If Pitt was partially to blame for a decline in “charm,” it also has a stake in shaping a sleek, modern Oakland. Locals and active residents joined over the years — eventually forming partnerships with the University — to form such groups as the Oakland Planning and Development Corporation and the Oakland Business Improvement District to help catalyze change and commerce.

Stoddard cited these programs as attempts by the University to “try to set things right” after a checkered relationship in earlier decades with Oakland.

Jonathan Winkler, OBID’s marketing and communications coordinator, said his organization’s goal is to keep the neighborhood “clean and vibrant.”

“[OBID is] always looking for new ways to innovate,” Winkler said.

The group has a “24-hour cleaning crew” and organized the development of the Forbes Digital Plaza as part of an extended 25-year vision for Oakland.

This crisp new environment boosted Oakland into the third-largest commercial district in Pennsylvania, after Philadelphia and Downtown Pittsburgh — a statistic that has been cited by city officials in the past and was corroborated by Wilds and Winkler.

John Elavsky, owner of Oakland mainstay Hemingway’s Cafe, said he’s definitely felt the success of a cleaner, more economically boosted Oakland. He bought Hems in the mid-1990s, and it’s lasted from one Clinton in the White House to another running for the Oval Office.

A Pitt graduate who majored in biology, Elavsky said he sees “a different student [now] than [he saw in] the ’80s and ’90s.”

“Pitt’s tougher to get in [and] more expensive than it was years ago, and these kids aren’t here five, six years anymore, they’re out [of] here in four,” Elavsky said.

According to the Pitt Fact Book, the average SAT scores of new Panthers rose from 1110 to about 1280 from 1995 to 2016, while the first-year class sizes also consistently increased during those years, from 2,424 to 4,094.

The focus on academics has cut into Elavsky’s market.
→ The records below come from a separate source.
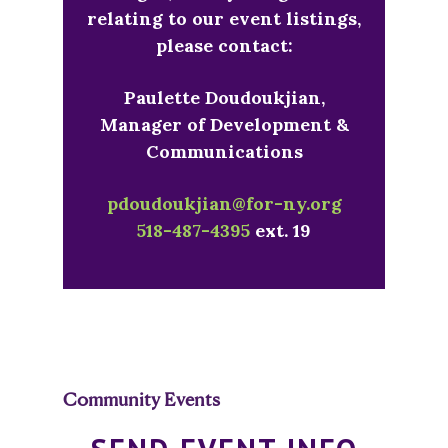
relating to our event listings,
please contact:
Paulette Doudoukjian,
Manager of Development &
Communications
pdoudoukjian@for-ny.org
518-487-4395
ext. 19
Community Events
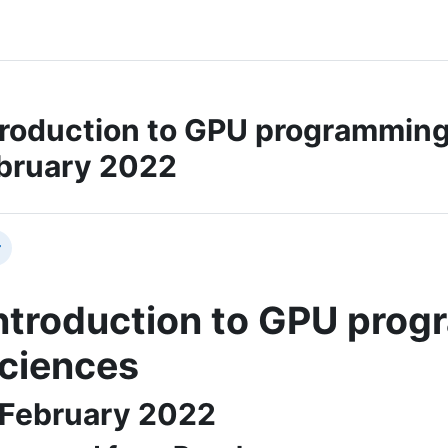
troduction to GPU programming f
bruary 2022
ction outline
llapse
ntroduction to GPU progr
ciences
 February 2022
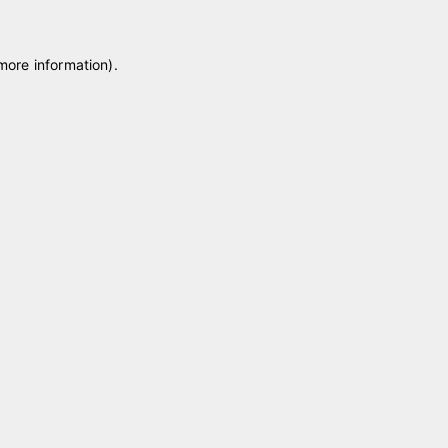
 more information)
.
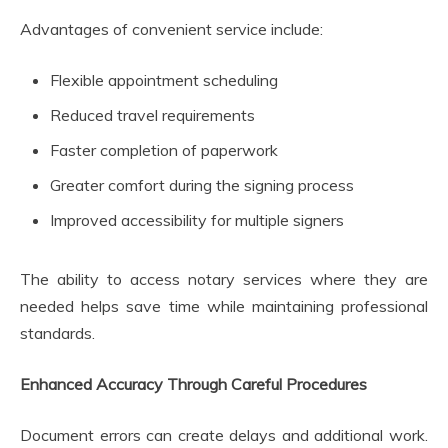
Advantages of convenient service include:
Flexible appointment scheduling
Reduced travel requirements
Faster completion of paperwork
Greater comfort during the signing process
Improved accessibility for multiple signers
The ability to access notary services where they are
needed helps save time while maintaining professional
standards.
Enhanced Accuracy Through Careful Procedures
Document errors can create delays and additional work.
In the ’90s, he’d find the same students at his bar every night. Now, he expects familiar faces only three or four times a week. Add in competition from the newly revitalized North Side and South Side, and Oakland bars have found slimmer and slimmer margins.

“This was the place to be, but like everything else, times change and things change and you better adapt,” Elavsky said.

As he packs away 45 records at his shop at the bottom of Murray Avenue, Weber isn’t so sure that the trend of a changing Oakland has ever been upward.

“[Oakland is] no worse, but I don’t think it’s any better,” he said.